Révélations de la justice américaine – 2 : Tenet Media et la Russie [06/09/2024]

Publié le 20/11/2025

Par Alexandre

Au début du mois de septembre 2024, la justice américaine a lancé une opération d'une ampleur remarquable contre les relais d'influence russe aux États-Unis : le groupe de presse russe (Rossiya Segodnya media group, incluant Russia Today), Social Design Agency (SDA), Structura National Technology (Structura) et Autonomous Non-Profit Organization Dialog (ANO Dialog) ; ainsi qu'une dizaine de particuliers.

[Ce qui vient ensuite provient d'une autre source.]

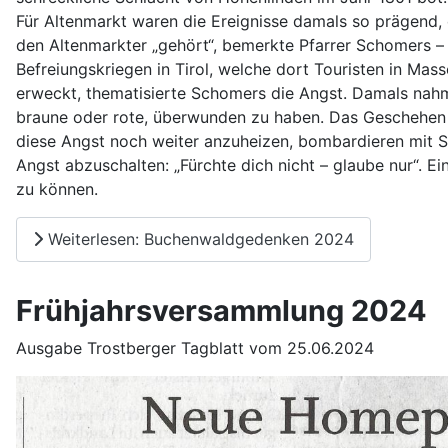
Für Altenmarkt waren die Ereignisse damals so prägend, 
den Altenmarkter „gehört“, bemerkte Pfarrer Schomers – k
Befreiungskriegen in Tirol, welche dort Touristen in M
erweckt, thematisierte Schomers die Angst. Damals nahm
braune oder rote, überwunden zu haben. Das Geschehen i
diese Angst noch weiter anzuheizen, bombardieren mit Sc
Angst abzuschalten: „Fürchte dich nicht – glaube nur“. Ei
zu können.
Weiterlesen: Buchenwaldgedenken 2024
Frühjahrsversammlung 2024
Ausgabe Trostberger Tagblatt vom 25.06.2024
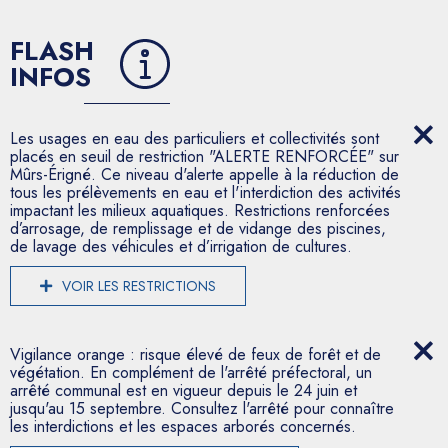
FLASH
INFOS
Les usages en eau des particuliers et collectivités sont
placés en seuil de restriction "ALERTE RENFORCÉE" sur
Mûrs-Érigné. Ce niveau d'alerte appelle à la réduction de
tous les prélèvements en eau et l'interdiction des activités
impactant les milieux aquatiques. Restrictions renforcées
d’arrosage, de remplissage et de vidange des piscines,
de lavage des véhicules et d’irrigation de cultures.
VOIR LES RESTRICTIONS
Vigilance orange : risque élevé de feux de forêt et de
végétation. En complément de l'arrêté préfectoral, un
arrêté communal est en vigueur depuis le 24 juin et
jusqu'au 15 septembre. Consultez l'arrêté pour connaître
les interdictions et les espaces arborés concernés.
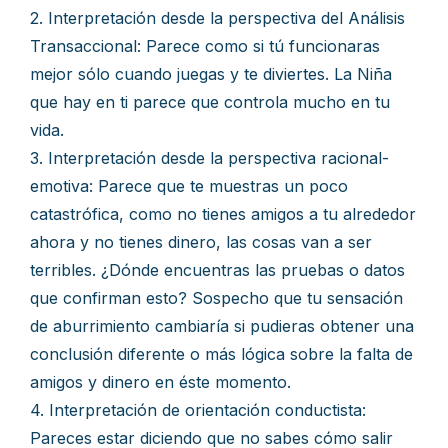
2. Interpretación desde la perspectiva del Análisis
Transaccional: Parece como si tú funcionaras
mejor sólo cuando juegas y te diviertes. La Niña
que hay en ti parece que controla mucho en tu
vida.
3. Interpretación desde la perspectiva racional-
emotiva: Parece que te muestras un poco
catastrófica, como no tienes amigos a tu alrededor
ahora y no tienes dinero, las cosas van a ser
terribles. ¿Dónde encuentras las pruebas o datos
que confirman esto? Sospecho que tu sensación
de aburrimiento cambiaría si pudieras obtener una
conclusión diferente o más lógica sobre la falta de
amigos y dinero en éste momento.
4. Interpretación de orientación conductista:
Pareces estar diciendo que no sabes cómo salir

Ils ont notamment mis au jour plusieurs projets : Good Old USA Project, Guerilla Media Campaign et U.S. Social Media Influencers Network Project. Je détaille tout dans l'article ci-dessous, qui est en fait le prélude à celui-ci.

En effet, la justice a poursuivi Tenet Media, notamment en raison de l'implication étroite de Russia Today dans la naissance et le management de ce nouveau média.

Créer un montage qui va dissimuler cette influence est trivial, comme cela a été montré ici : inventer une personnalité fictive, à la fictivité évidente, a suffit à faire illusion auprès des commentateurs, qui prétendent avoir été trompés.

On voit aussi le modèle d'affaire de ces gens : ils sont payés pour produire un discours, à eux de le mettre en forme pour leur audience. Cette notion d'audience est intéressante, c'est un peu un capital sympathie attiré au fil du temps plus la connaissance intime de ces gens. Cette audience va leur accorder sa confiance et son attention parce qu'ils produisent un discours qui confirment ses croyances.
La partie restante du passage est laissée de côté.